Als inakzeptabel und als einen erneuten Versuch, Militarismus in der Breite der Gesellschaft zu etablieren, hat die Kooperation für den Frieden, ein Zusammenschluss von mehr als 50 Friedensorganisationen und -initiativen, die von DGB-Chef Sommer angekündigte Zusammenarbeit der Gewerkschaften mit der Bundeswehr und insbesondere die Aussage des Bundesverteidigungsministers de Maizières, wonach die "Bundeswehr Teil der Friedensbewegung" sei, kritisiert.

Die Kooperation für den Frieden verurteilt die zunehmende Vereinnahmung friedenspolitischer Begriffe.
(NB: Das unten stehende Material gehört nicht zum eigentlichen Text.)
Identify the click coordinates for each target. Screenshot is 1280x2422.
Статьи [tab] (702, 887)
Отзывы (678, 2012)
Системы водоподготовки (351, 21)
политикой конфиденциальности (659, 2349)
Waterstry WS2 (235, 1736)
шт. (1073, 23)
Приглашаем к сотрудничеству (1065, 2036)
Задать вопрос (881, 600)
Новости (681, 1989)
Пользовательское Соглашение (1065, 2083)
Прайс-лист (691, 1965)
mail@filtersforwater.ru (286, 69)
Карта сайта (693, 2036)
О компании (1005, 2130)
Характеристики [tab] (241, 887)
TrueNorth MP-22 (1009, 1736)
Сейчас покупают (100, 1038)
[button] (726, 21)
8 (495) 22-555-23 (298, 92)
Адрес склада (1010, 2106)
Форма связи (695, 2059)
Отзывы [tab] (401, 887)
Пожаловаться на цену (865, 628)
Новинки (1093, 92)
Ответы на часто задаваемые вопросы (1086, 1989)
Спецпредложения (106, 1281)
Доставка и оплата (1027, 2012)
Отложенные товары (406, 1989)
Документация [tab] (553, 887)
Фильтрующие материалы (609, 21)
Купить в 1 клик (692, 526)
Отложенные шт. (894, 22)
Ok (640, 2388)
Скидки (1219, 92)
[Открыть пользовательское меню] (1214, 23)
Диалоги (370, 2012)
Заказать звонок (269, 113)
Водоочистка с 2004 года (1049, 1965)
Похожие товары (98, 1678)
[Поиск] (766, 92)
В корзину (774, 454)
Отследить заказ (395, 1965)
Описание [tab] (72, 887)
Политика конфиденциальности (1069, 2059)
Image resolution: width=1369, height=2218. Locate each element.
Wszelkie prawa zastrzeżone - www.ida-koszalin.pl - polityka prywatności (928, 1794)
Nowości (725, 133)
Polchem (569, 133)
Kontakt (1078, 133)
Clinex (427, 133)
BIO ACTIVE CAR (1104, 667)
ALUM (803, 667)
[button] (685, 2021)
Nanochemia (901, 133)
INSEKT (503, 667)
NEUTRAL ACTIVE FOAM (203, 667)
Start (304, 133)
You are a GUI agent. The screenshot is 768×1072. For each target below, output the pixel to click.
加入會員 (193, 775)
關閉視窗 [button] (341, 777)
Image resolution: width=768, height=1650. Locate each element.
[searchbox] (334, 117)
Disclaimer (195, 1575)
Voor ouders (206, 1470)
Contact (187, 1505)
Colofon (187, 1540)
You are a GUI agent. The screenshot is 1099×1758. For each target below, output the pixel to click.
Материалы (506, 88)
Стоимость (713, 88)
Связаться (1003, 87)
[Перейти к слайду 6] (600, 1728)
Die Bundeswehr sei nur insofern Teil der Friedensbewegung, als dass ihre Abschaffung eine der großen Herausforderungen der Bewegung ist.

Des Weiteren sieht die Kooperation für den Frieden das Streben des DGB nach einer engeren Zusammenarbeit mit der Bundeswehr als einen großen Rückschritt, der in krassem Widerspruch zu dem starken Engagement der Gewerkschaften gegen die Wiederbewaffnung und beabsichtigte atomare Bewaffnung der Bundeswehr in den 1950er und 1960er Jahren stehe.

Die Motivation hinter dieser Zusammenarbeit sieht die Kooperation für den Frieden in dem Bemühen des DGB um Erhaltung und Ausbau von Arbeitsplätzen in der florierenden deutschen Rüstungsindustrie.

Die aktuellen Problematiken von Kampfdrohnen und Rüstungsexport hätten jedoch den DGB nachdenklich machen müssen. In Kauf zu nehmen, dass auch in Zukunft Waffen an menschenrechtsverletzende Regime wie u.a. Saudi-Arabien exportiert werden, hieße das Thema Arbeitsplätze über jegliche moralische Verantwortung zu stellen.

Quelle: Kooperation für den Frieden   - Pressemitteilung vom 07.02.2013.